I was curious about that, so I snapped a couple photos with my phone. They do indeed hang down some, but then so too do the mufflers and the rest of the system. I might be able to pull the mufflers and everything up a little bit, but the flanges on the X-pipe dumps are already up against the floor so they're as high as they're going to get.

Bear


----------



## FastMonty (Dec 9, 2009)

Bear,

I have to say, the pictures you've posted, both on the rear frame and the side view of your headers have saved me about 40 hours of work, just this morning. I really appreciate the help.

I'm surprised about the header drop, in a good way, I thought it would be a lot worse. 

What exhaust are you running?


----------



## BearGFR (Aug 25, 2008)

Thanks for the kind words. I'm running a Pypes XGA11R, I think? I may not have the part number exactly right, but it's a header-back system, 2 1/2" stainless tube all the way to the bumper, a pair of their RacePro mufflers, and the X-change crossover that has dumps.
I'll attach some better photos of it. After I got it mostly fit the way I wanted, I dropped everything from the mufflers forward and welded the joints to make sure it doesn't leak and also to ditch the clamps so it could go a little tighter to the floor. I ordered a pair of their electric cutouts today  I'm going to try to make a control bracket for the switch that looks like the one for the short-lived 70 Vacuum Operated Exhaust option and mount it on my Ram Air control bracket, like the one in the commercial. 









Bear


----------



## Mr. P-Body (Jan 20, 2011)

"Shortie" headers are worthless. They're strictly for 'bragging rights". Headers are used to make horsepower. Without the longer tubes and good "collectors", they're not even AS GOOD as the factory-engineered HO manifolds. Factory "performance" cars of the '90s and '00s have "shorties", true enough.

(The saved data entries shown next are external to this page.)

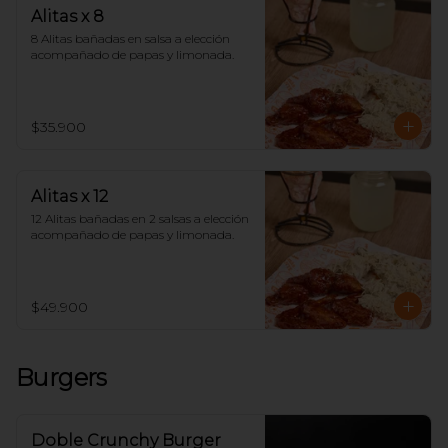
Alitas x 8
8 Alitas bañadas en salsa a elección 
acompañado de papas y limonada.
$35.900
Alitas x 12
12 Alitas bañadas en 2 salsas a elección 
acompañado de papas y limonada.
$49.900
Burgers
Doble Crunchy Burger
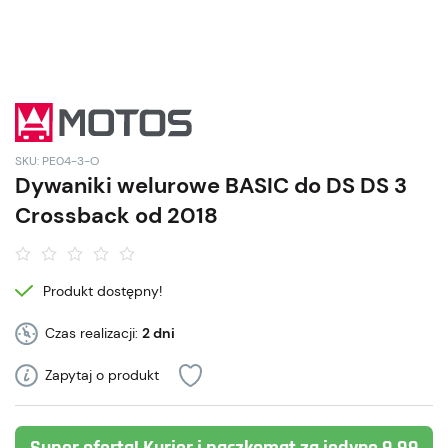
SKU: PE04-3-O
Dywaniki welurowe BASIC do DS DS 3
Crossback od 2018
Produkt dostępny!
Czas realizacji:
2 dni
Zapytaj o produkt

They (manufacturers) realized they were cheaper to make than really good cast iron manifolds (like HOs), and would last "long enough" to get out of warranty. They did NOT start using them for superior power.

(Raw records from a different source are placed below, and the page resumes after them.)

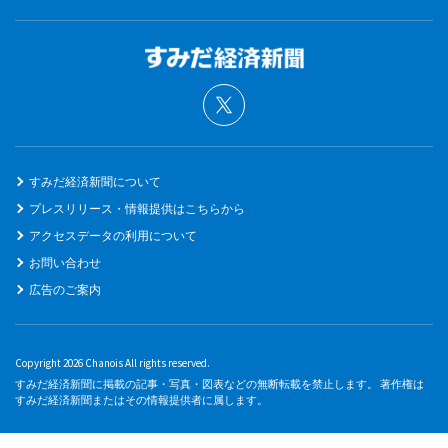
すみだ経済新聞について
プレスリリース・情報提供はこちらから
アクセスデータの利用について
お問い合わせ
広告のご案内
Copyright 2026 Chanois All rights reserved.
すみだ経済新聞に掲載の記事・写真・図表などの無断転載を禁止します。 著作権は
すみだ経済新聞またはその情報提供者に属します。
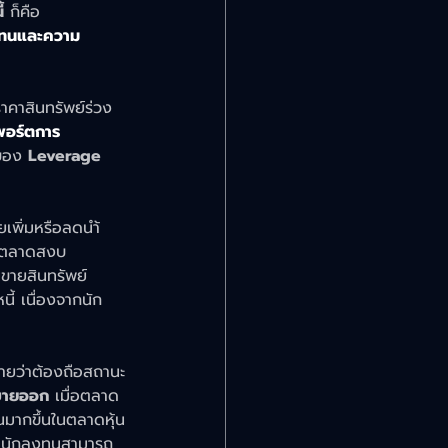
้
 ก็คือ
แทนและความ
าคาสินทรัพย์ร่วง
พอร์ตการ
ของ 
Leverage 
ยเพิ่มหรือลดนำ้
่อตลาดสงบ
นขายสินทรัพย์
ี้ เนื่องจากนัก
มายว่าต้องถือสถานะ
ขายออก
 เมื่อตลาด
นมากขึ้นในตลาดหุ้น
 นักลงทุนสามารถ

If power is more important than looks and/or ground clearance, headers are the way to go. The Mad Dogs are a bit "tighter" to the body than the Doug's. Hooker makes the most power. "Ease of installation" is also a "non-factor". Power is power. If you want it, you gotta "do the leg work". You do what ya gotta do!

Jim


----------



## geeteeohguy (Feb 2, 2008)

Bear, a friend of mine has the electric cutouts on his '67 GTO ragtop. They are $$$ but, I tell you, it's EXACTLY like The Humbler commercial. Especially when you are behind the car. The big bonus is, when you're stuck at a long light next to a squirrel who's got the base on his rap music cranked up, you can just push the majic button and give him the pipes!!!!!


----------



## FastMonty (Dec 9, 2009)

Bear,

Thanks again for the pics... that commercial is freakin awesome! Good luck with the cut outs...

Mr. P-Body,

Point taken. 

But, does anyone have data (pics) or first hand experience as to which headers fit the tightest? Even if they're custom, I'm open to it. As a reminder, I have a Pontiac 400, stock heads, with stock Manual Transmission.

Thanks again for the input...


----------